* Recorded information *
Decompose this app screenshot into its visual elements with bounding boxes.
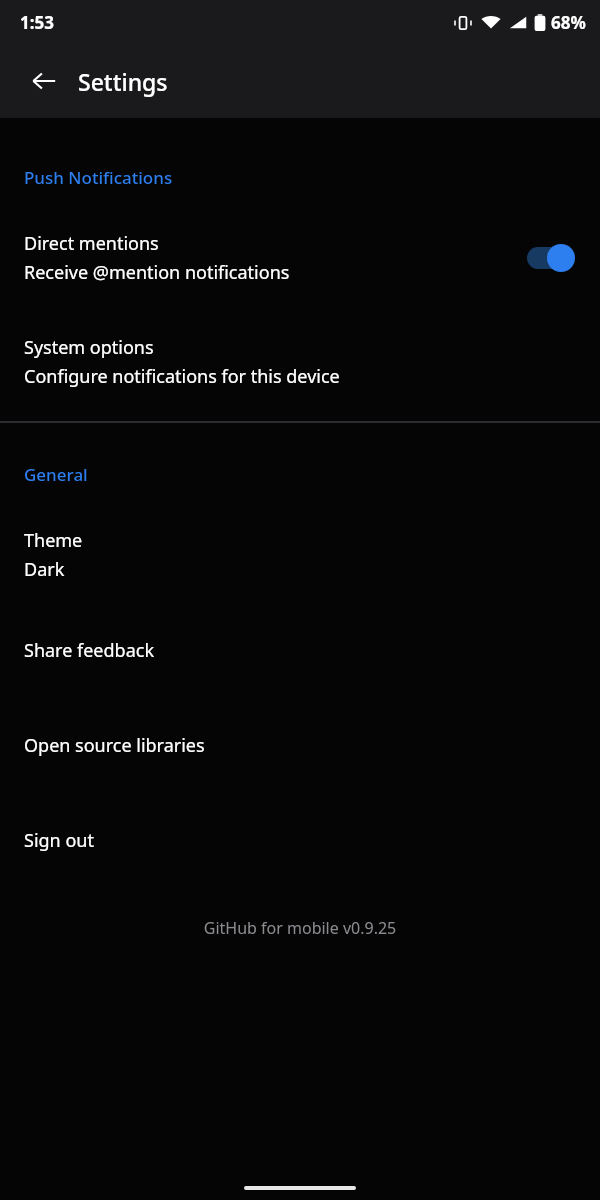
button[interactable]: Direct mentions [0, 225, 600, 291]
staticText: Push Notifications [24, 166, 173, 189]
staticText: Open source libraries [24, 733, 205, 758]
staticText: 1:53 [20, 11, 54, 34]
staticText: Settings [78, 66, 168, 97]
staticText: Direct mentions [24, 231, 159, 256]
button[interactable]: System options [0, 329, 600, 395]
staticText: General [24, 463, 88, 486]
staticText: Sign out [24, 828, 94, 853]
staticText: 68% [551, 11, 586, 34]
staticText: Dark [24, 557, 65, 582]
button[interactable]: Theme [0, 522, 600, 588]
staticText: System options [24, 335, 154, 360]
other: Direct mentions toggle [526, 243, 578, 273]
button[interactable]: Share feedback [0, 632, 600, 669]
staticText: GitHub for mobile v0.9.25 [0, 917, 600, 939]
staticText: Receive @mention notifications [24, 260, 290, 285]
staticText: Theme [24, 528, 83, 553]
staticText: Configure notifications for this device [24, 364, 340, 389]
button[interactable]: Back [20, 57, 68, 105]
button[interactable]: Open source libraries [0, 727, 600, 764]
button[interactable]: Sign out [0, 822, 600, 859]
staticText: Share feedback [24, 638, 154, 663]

==

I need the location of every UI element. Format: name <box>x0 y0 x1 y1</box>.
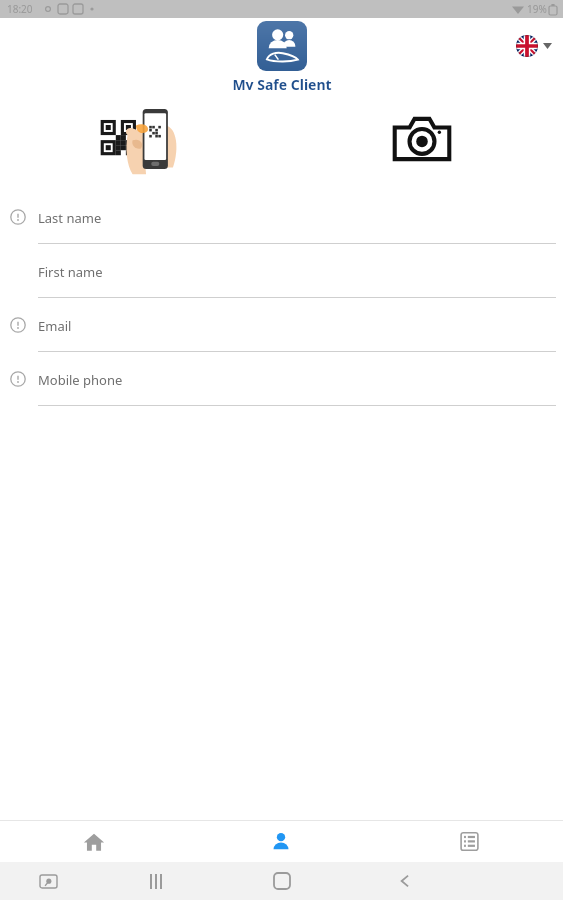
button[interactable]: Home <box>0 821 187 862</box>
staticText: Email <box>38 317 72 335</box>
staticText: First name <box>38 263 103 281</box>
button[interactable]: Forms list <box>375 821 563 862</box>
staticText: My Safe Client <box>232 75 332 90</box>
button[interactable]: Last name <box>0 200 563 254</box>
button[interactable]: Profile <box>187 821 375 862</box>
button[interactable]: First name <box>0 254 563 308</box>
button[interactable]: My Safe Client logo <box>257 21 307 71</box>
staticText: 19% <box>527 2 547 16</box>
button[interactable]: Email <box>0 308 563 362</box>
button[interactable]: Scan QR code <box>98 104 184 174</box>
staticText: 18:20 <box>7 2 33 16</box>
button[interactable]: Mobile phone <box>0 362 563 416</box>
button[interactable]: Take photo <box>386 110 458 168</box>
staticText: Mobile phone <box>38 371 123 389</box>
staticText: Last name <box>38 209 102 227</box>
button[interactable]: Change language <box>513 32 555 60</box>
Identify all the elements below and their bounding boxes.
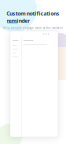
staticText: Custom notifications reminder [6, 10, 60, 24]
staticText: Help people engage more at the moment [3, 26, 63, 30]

* * *

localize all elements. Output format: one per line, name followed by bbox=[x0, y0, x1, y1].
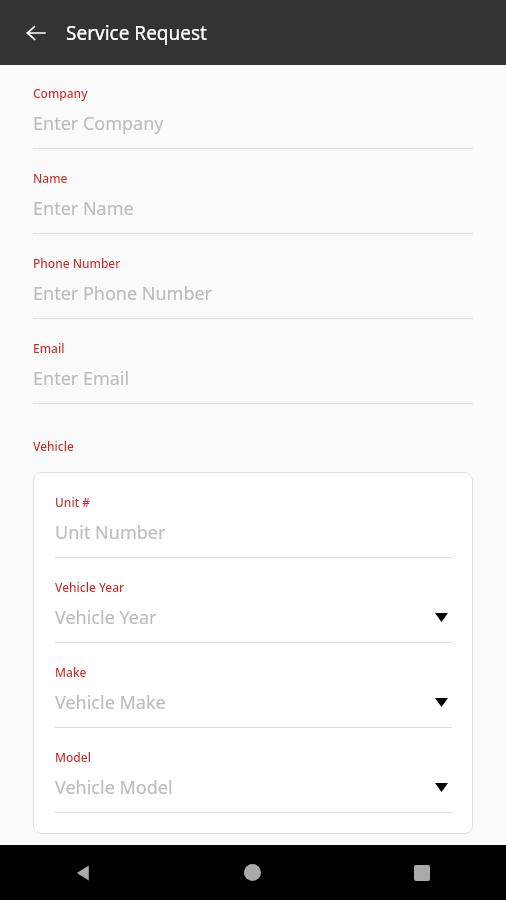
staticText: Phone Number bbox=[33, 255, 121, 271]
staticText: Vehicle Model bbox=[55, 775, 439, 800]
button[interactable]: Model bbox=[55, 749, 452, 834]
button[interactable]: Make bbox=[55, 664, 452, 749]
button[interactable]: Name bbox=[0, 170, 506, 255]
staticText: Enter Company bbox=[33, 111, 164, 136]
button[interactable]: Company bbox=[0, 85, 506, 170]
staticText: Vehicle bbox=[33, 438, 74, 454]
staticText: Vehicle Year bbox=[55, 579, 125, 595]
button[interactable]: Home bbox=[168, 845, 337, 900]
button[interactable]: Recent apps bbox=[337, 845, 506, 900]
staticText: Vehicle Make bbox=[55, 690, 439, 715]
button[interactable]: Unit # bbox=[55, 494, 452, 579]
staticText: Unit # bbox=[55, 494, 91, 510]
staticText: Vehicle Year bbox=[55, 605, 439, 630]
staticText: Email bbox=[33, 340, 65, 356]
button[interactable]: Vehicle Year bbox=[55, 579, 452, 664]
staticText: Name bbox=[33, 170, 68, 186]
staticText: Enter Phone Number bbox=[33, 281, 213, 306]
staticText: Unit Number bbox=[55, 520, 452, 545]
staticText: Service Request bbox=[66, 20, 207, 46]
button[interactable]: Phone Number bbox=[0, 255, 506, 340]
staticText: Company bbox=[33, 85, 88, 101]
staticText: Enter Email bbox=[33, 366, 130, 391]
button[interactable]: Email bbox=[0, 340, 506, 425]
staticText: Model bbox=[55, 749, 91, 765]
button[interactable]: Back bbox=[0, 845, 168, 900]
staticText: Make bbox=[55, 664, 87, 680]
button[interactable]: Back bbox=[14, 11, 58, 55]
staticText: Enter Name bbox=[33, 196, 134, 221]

* Problem statement *
All lines above that include the word "Year" must be copied into the answer.

* Solution to this exercise *
staticText: Vehicle Year bbox=[55, 579, 125, 595]
staticText: Vehicle Year bbox=[55, 605, 439, 630]
button[interactable]: Vehicle Year bbox=[55, 579, 452, 664]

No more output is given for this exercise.